Directions for this task - Please copy out each line of the listing that contains the word "they".

Entries shown -
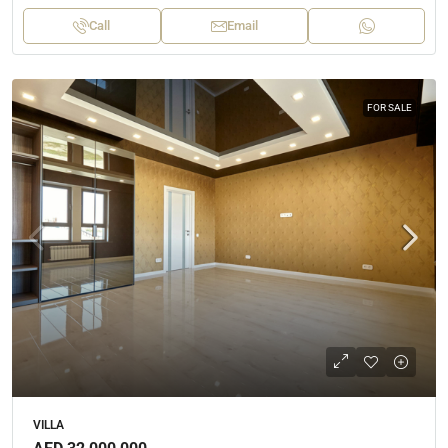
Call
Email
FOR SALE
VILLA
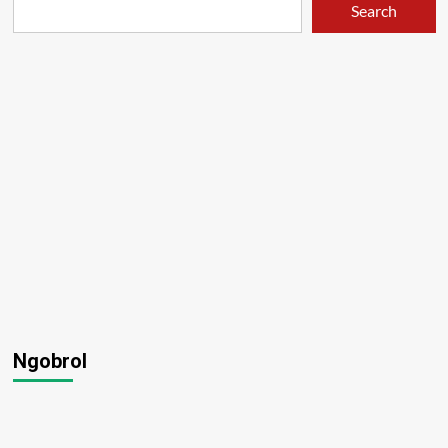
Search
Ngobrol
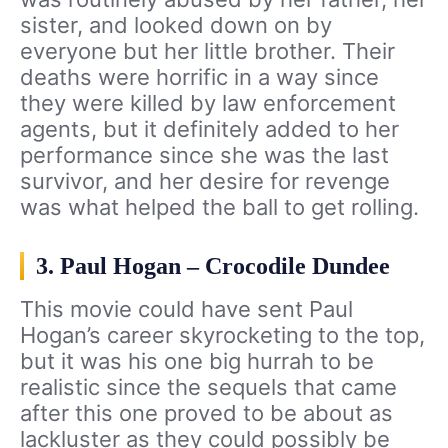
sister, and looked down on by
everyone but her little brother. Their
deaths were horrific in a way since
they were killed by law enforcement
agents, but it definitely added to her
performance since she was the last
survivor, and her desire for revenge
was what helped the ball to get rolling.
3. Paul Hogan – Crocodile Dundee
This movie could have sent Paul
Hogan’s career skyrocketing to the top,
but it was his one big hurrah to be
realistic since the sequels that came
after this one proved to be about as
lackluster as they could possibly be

Answer space -
they were killed by law enforcement
lackluster as they could possibly be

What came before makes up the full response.